The American Taxpayer Relief Act of 2012 (ATRA) became law in January 2013. It has completely changed the estate tax playing field.
Since 1996, when I became an estate planning attorney, the estate tax exclusion amount, (the amount you could die with before an estate tax), has ranged from $600,000 to $5,000,000. Under ATRA, the estate tax exclusion amount was raised to $5,000,000 indexed for inflation. In 2014, it is $5,340,000. In 2015, it was $5,430,000. And in 2016, it is $5,450,000.
Each person has an estate tax exclusion amount. Married couples can use two exclusion amounts, But to do so, their living trust must include bypass trust provisions, which, at the first death, allows the surviving spouse to distribute the deceased spouse’s share of the assets to the bypass trust. The bypass trust assets will not be included in the surviving spouse’s estate, but they will not receive a step up in basis when the surviving spouse dies. The tax basis of these assets will be the date of death value.

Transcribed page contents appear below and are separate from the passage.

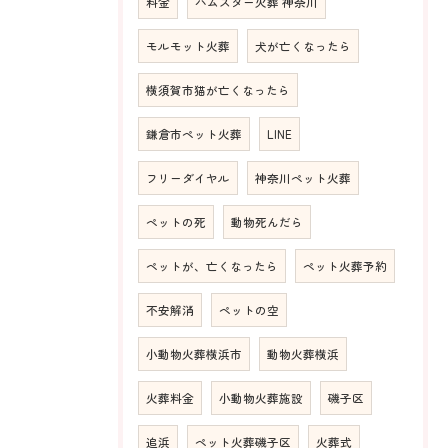
料金
ハムスター火葬 神奈川
モルモット火葬
犬が亡くなったら
横須賀市猫が亡くなったら
鎌倉市ペット火葬
LINE
フリーダイヤル
神奈川ペット火葬
ペットの死
動物死んだら
ペットが、亡くなったら
ペット火葬予約
不安解消
ペットの空
小動物火葬横浜市
動物火葬横浜
火葬料金
小動物火葬施設
磯子区
追浜
ペット火葬磯子区
火葬式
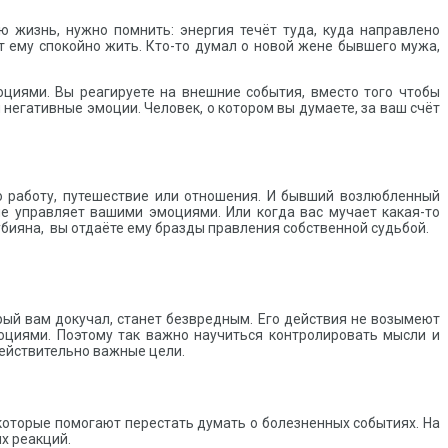
ю жизнь, нужно помнить: энергия течёт туда, куда направлено
т ему спокойно жить. Кто-то думал о новой жене бывшего мужа,
оциями. Вы реагируете на внешние события, вместо того чтобы
негативные эмоции. Человек, о котором вы думаете, за ваш счёт
 работу, путешествие или отношения. И бывший возлюбленный
не управляет вашими эмоциями. Или когда вас мучает какая-то
убияна, вы отдаёте ему бразды правления собственной судьбой.
орый вам докучал, станет безвредным. Его действия не возымеют
моциями.
Поэтому так важно научиться контролировать мысли и
действительно важные цели.
которые помогают перестать думать о болезненных событиях. На
их реакций.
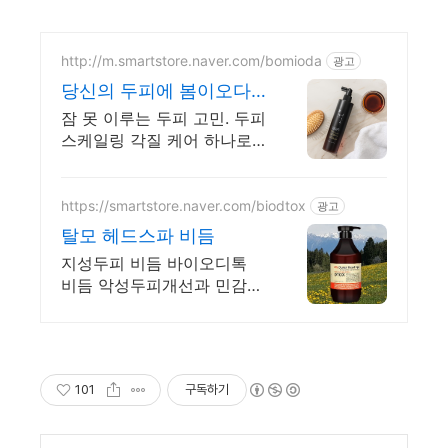
http://m.smartstore.naver.com/bomioda
광고
당신의 두피에 봄이오다
30일사용 환불보장
잠 못 이루는 두피 고민. 두피
스케일링 각질 케어 하나로
끝! 건강한 두피 컨디션
https://smartstore.naver.com/biodtox
광고
탈모 헤드스파 비듬
지성두피 비듬 바이오디톡
비듬 악성두피개선과 민감성
두피 내성완화 헤드스파 상
위 3%가 선택. 8-디톡 성분
이 두피와 모발을 건강하게
만든다.
101
구독하기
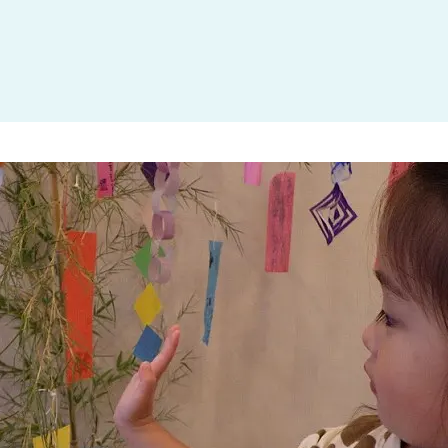
大田区
(4)
世田谷区
(1)
渋谷区
(2)
練馬区
(7)
足立区
(1)
葛飾区
(1)
国分寺市
(1)
狛江市
(1)
北区
(1)
江東区
(1)
町田市
(1)
江戸川区
(1)
横浜市
(11)
川崎市
(9)
横須賀市
(3)
浦安市
(1)
朝霞市
(1)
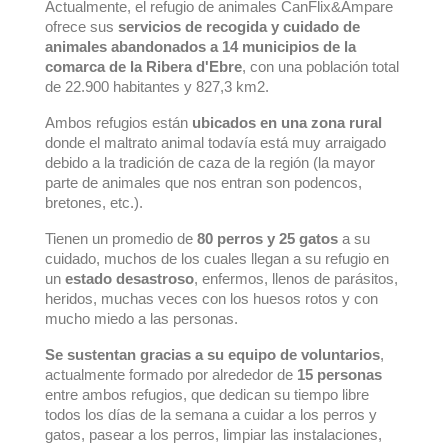
Actualmente, el refugio de animales CanFlix&Ampare
ofrece sus
servicios de recogida y cuidado de
animales abandonados a 14 municipios de la
comarca de la Ribera d'Ebre
, con una población total
de 22.900 habitantes y 827,3 km2.
Ambos refugios están
ubicados en una zona rural
donde el maltrato animal todavía está muy arraigado
debido a la tradición de caza de la región (la mayor
parte de animales que nos entran son podencos,
bretones, etc.).
Tienen un promedio de
80 perros y 25 gatos
a su
cuidado, muchos de los cuales llegan a su refugio en
un
estado desastroso
, enfermos, llenos de parásitos,
heridos, muchas veces con los huesos rotos y con
mucho miedo a las personas.
Se sustentan gracias a su equipo de voluntarios
,
actualmente formado por alrededor de
15 personas
entre ambos refugios, que dedican su tiempo libre
todos los días de la semana a cuidar a los perros y
gatos, pasear a los perros, limpiar las instalaciones,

When the exclusion amount was $600,000, couples with estates worth more than that needed two exclusion amounts, so they used a bypass trust in their living trust. For example, if Bill and Jane had an estate worth $900,000, one $600,000 exclusion amount wouldn’t be enough. But if they used a bypass trust, they could use Bill’s exclusion and Jane’s exclusion and exclude up to $1,200,000 from estate taxes.
But now that the exclusion amount is $5,450,000, most couples don’t need two exclusion amounts to avoid estate taxes. Most couples’ estates are worth way less than $5,450,000, so using a bypass trust is no longer needed. In fact, using a bypass trust can do harm.
Assets in the bypass trust will not receive a step-up in basis when the surviving spouse dies. If the children have to sell the bypass trust assets, they will have to pay a capital gains tax on the difference between the sale price and what the assets were worth when the
first spouse died.
Before ATRA, paying a capital gains tax was a trade off couples were willing to make because it was better than paying the much higher estate tax. But if your estate value is less than $5,450,000, there is no need to make this trade off. Remove the bypass trust provisions from your living trust and and avoid the capital gains tax for your children. Instead of including bypass trust provisions in your living trust, you should consider including disclaimer or marital trust provisions to avoid the capital gain tax.